Aaron Hernandez's brain was examined by the Boston University CTE Center.

Aaron Hernandez seen in court in April 2015, facing charges of murder in the death of Odin Lloyd. He was convicted of the crime but that was overturned after his April 2017 suicide.

Photo: Reuters

Aaron Hernandez’s lawyers are suing the NFL and the New England Patriots after a severe case of CTE was found in the former Patriots star’s brain.

 

On April 19, Hernandez was found hanging in his cell at the Souza-Baranowski Correctional Center, where the former tight end was serving a life sentence for the 2013 murder of Odin Lloyd. Prior to his suicide, Hernandez had been acquitted of double murder charges.

 

Following his death, Hernandez’s lawyers had a “heated battle” with the Suffolk County Medical Examiner’s office, attorney Jose Baez said on Thursday, for Hernandez’s brain, so that it could be studied by the Boston University CTE Center.

 

CTE, or chronic traumatic encephalopathy, is a degenerative brain condition linked to depression and violent outbursts that is commonly found in athletes involved in contact sports who suffer repeated head injuries. 

 

Baez announced that those findings were positive and that a subsequent lawsuit was filed at a press conference on Thursday. The federal lawsuit filed against the NFL and the Patriots has been filed on behalf of Hernandez’s daughter, Avielle.

“Not only were the results positive, but we’re told it was most severe case [BU] had ever seen for someone of Aaron’s age,” Baez said. “Aaron Hernandez had an advanced stage 3 of CTE, which is usually found in the median age of a 67 year old man.”

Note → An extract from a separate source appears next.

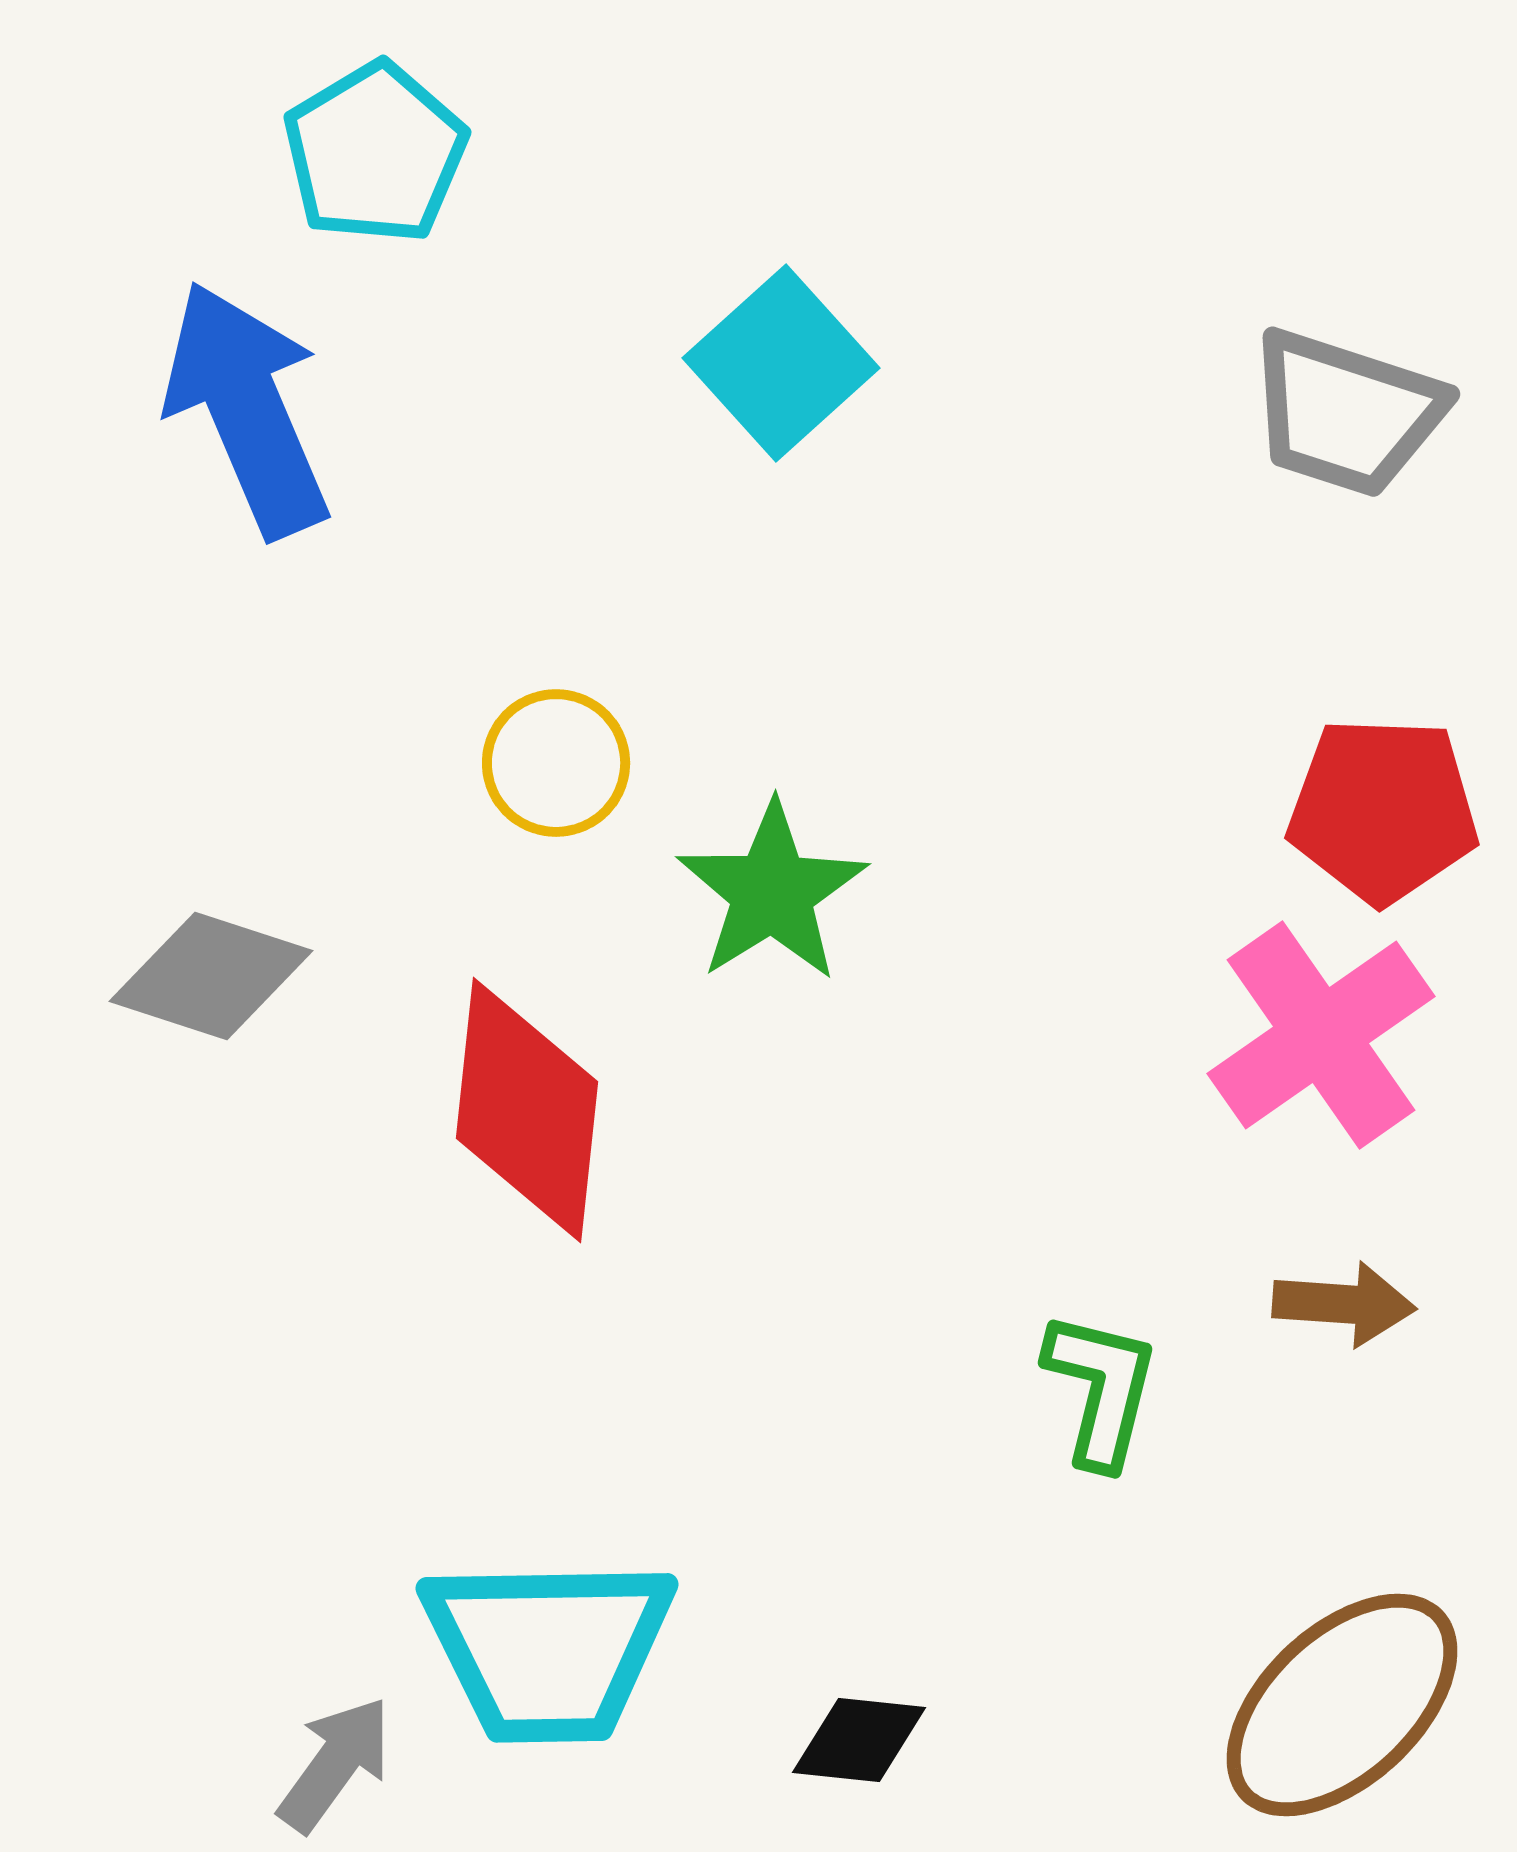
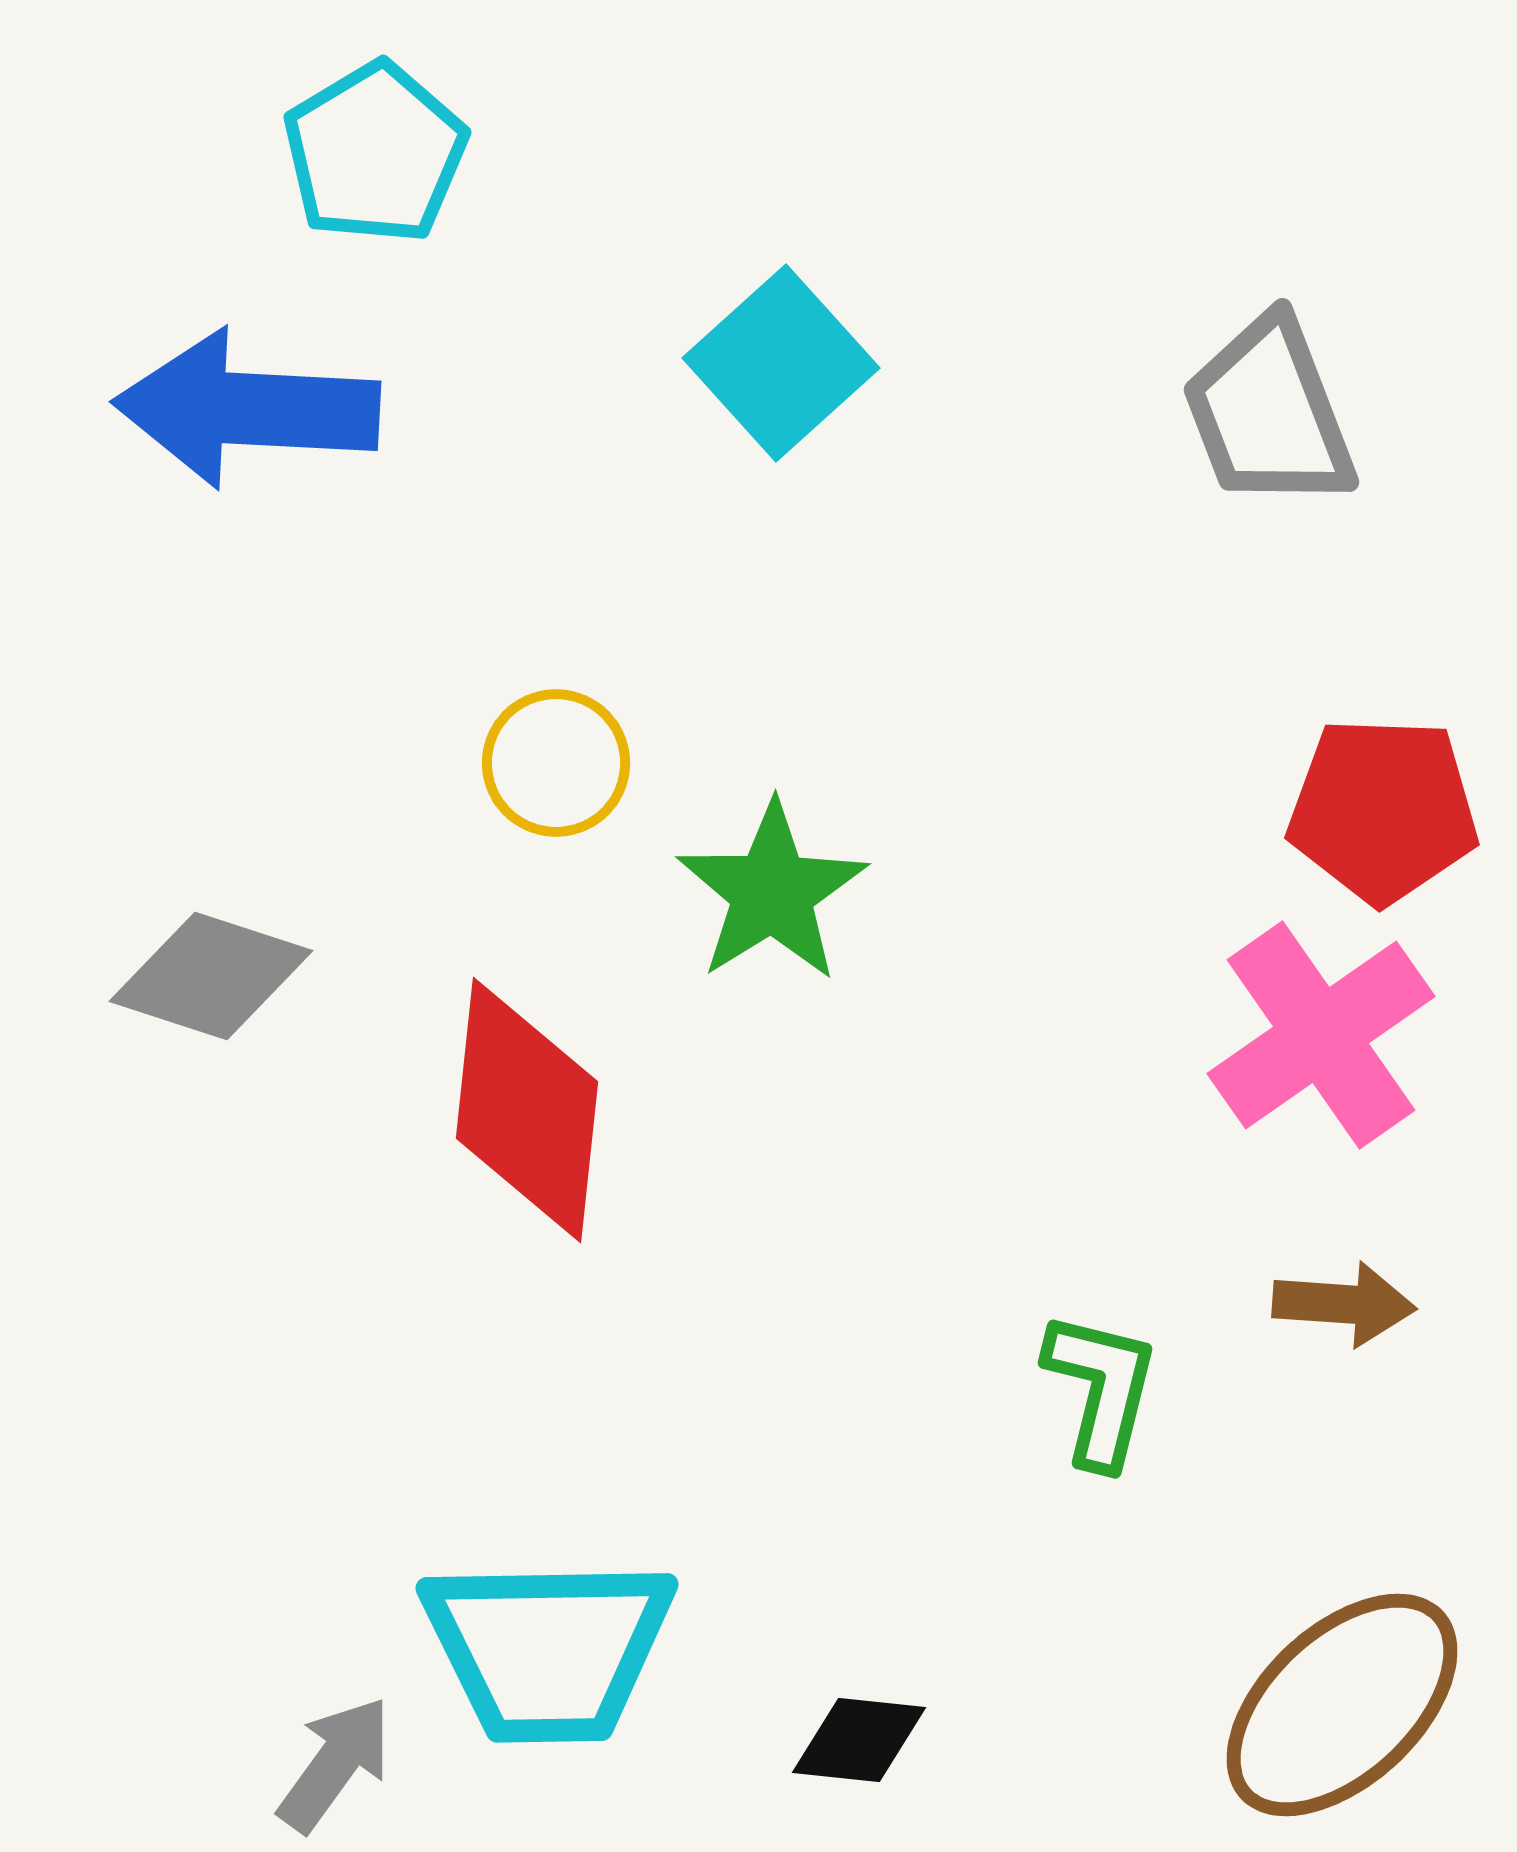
blue arrow: rotated 64 degrees counterclockwise
gray trapezoid: moved 77 px left; rotated 51 degrees clockwise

Hernandez was 27 years old when he died.

Stage 4 is the most severe stage of CTE, according to BU. The examination of Hernandez’s brain was conducted by Dr. Ann McKee, professor of Pathology and Neurology at BU and director of the CTE Center.

When asked if he blames the CTE for Hernandez’s death in prison, Baez said that the team is still investigating, “but the presumptive answer to that is yes.”

Baez also maintains that Hernandez was innocent of killing Lloyd and that the CTE did not play a role in that case.

Baez said that he regretted not having Hernandez undergo any presumptive testing for CTE while he was alive.

“Our client may have been able to understand what was actually happening to him,” he said. “I will say for lawyers representing athletes of contact sports that this is something you should definitely consider, having your clients take some of the presumptive test that are available.”